WHAT THIS TASK INVOLVES:
Find the line in the entries below that contains "Die Bach-Webseite nutzt Cookies.". Repeat it exactly, and every line after it through the line that contains "informations qu'elles".
···
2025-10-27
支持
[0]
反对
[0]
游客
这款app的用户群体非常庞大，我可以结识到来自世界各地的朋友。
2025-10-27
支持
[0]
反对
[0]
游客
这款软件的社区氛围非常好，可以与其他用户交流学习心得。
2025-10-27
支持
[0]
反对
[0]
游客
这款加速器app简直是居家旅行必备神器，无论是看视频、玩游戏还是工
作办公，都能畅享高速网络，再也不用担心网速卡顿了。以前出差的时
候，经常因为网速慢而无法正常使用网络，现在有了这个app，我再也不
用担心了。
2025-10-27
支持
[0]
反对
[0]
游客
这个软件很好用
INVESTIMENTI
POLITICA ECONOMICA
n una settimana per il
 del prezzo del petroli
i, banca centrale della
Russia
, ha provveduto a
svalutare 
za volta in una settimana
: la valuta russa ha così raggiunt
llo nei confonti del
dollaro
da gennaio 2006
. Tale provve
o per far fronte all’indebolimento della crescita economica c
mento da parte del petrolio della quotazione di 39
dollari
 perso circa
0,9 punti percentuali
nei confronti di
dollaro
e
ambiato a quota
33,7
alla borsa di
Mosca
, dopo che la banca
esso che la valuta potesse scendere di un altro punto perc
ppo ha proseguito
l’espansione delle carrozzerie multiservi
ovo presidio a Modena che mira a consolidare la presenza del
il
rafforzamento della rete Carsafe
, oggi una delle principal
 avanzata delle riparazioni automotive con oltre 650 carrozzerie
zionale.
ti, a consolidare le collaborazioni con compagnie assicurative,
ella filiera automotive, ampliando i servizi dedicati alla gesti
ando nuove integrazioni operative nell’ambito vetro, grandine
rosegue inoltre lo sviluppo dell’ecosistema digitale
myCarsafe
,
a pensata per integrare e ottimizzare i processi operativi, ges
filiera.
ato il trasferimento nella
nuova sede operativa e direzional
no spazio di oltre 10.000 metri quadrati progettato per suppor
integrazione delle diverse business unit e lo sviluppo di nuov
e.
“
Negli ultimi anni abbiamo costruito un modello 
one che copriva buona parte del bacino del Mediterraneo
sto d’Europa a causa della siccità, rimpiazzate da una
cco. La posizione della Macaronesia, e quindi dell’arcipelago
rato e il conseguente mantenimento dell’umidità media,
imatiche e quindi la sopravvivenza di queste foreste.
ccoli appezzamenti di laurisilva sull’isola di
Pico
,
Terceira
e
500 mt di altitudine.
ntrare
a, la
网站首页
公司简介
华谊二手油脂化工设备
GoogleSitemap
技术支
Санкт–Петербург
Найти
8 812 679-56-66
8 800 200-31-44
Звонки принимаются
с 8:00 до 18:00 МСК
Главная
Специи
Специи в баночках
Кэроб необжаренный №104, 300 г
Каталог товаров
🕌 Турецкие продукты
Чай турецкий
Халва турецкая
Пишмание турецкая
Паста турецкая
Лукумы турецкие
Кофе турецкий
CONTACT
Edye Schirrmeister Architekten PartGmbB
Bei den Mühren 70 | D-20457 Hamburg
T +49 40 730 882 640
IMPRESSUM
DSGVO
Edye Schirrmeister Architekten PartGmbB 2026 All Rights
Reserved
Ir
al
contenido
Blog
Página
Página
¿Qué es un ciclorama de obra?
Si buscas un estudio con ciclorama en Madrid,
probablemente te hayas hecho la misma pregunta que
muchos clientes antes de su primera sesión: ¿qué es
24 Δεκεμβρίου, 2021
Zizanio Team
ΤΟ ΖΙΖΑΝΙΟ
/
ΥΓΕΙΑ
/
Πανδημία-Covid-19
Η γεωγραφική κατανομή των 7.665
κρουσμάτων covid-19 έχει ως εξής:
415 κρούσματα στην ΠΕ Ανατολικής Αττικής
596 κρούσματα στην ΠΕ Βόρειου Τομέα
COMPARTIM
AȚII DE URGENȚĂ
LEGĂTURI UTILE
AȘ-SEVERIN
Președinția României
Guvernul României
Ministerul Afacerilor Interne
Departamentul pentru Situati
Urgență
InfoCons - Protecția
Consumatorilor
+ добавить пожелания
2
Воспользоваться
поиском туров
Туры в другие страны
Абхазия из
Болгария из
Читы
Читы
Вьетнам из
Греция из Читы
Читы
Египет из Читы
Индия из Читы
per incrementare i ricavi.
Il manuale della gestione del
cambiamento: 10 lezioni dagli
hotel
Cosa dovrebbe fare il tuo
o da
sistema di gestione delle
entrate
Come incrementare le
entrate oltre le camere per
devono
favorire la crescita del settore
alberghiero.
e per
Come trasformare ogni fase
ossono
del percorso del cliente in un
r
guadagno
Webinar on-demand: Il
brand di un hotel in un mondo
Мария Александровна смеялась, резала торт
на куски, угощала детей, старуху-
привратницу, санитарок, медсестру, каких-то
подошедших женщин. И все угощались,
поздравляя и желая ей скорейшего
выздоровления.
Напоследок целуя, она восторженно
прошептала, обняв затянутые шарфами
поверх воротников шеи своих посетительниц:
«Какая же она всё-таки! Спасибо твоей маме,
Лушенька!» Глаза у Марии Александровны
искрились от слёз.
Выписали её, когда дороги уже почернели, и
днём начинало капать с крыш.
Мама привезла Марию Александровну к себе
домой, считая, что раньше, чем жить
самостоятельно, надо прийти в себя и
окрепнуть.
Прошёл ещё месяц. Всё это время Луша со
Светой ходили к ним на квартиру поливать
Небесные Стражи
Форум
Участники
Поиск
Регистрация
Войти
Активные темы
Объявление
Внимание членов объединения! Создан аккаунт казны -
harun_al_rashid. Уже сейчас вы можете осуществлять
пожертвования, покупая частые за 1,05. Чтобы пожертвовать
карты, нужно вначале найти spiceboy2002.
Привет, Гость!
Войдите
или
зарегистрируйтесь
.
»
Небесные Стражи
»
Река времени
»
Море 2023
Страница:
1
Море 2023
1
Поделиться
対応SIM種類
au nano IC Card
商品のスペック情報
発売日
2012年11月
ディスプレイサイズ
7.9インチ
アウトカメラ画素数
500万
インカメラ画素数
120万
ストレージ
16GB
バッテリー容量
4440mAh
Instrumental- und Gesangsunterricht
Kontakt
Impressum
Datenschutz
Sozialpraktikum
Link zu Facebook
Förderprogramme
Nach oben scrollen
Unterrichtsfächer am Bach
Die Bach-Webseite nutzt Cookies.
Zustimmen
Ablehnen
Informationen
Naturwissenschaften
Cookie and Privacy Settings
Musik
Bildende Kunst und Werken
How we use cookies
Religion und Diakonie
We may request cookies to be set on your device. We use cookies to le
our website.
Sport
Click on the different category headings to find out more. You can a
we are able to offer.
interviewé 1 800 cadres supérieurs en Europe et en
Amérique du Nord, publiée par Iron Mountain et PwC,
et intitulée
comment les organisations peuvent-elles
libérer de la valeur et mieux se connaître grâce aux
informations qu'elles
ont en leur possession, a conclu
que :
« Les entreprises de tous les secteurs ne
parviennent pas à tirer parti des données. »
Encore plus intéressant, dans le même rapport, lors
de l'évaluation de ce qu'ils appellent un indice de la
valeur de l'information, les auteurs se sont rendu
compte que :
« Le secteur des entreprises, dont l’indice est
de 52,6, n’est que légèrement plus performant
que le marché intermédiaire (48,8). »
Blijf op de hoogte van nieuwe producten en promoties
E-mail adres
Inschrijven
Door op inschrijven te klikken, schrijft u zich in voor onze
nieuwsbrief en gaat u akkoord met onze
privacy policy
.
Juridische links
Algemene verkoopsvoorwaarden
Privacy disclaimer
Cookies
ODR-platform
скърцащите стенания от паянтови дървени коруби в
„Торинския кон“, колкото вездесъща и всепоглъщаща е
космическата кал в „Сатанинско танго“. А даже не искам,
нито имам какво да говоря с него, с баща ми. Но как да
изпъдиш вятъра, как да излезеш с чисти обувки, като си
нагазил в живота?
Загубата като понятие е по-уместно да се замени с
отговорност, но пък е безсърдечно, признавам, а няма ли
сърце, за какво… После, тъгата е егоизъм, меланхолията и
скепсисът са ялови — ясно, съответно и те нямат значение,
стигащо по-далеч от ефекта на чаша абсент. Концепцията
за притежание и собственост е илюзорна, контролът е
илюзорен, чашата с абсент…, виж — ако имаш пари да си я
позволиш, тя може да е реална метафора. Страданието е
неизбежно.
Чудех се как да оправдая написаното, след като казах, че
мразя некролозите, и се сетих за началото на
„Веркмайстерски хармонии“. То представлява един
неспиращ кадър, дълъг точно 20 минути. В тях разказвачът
···
RESPONSE TO THIS EXERCISE:
Die Bach-Webseite nutzt Cookies.
Zustimmen
Ablehnen
Informationen
Naturwissenschaften
Cookie and Privacy Settings
Musik
Bildende Kunst und Werken
How we use cookies
Religion und Diakonie
We may request cookies to be set on your device. We use cookies to le
our website.
Sport
Click on the different category headings to find out more. You can a
we are able to offer.
interviewé 1 800 cadres supérieurs en Europe et en
Amérique du Nord, publiée par Iron Mountain et PwC,
et intitulée
comment les organisations peuvent-elles
libérer de la valeur et mieux se connaître grâce aux
informations qu'elles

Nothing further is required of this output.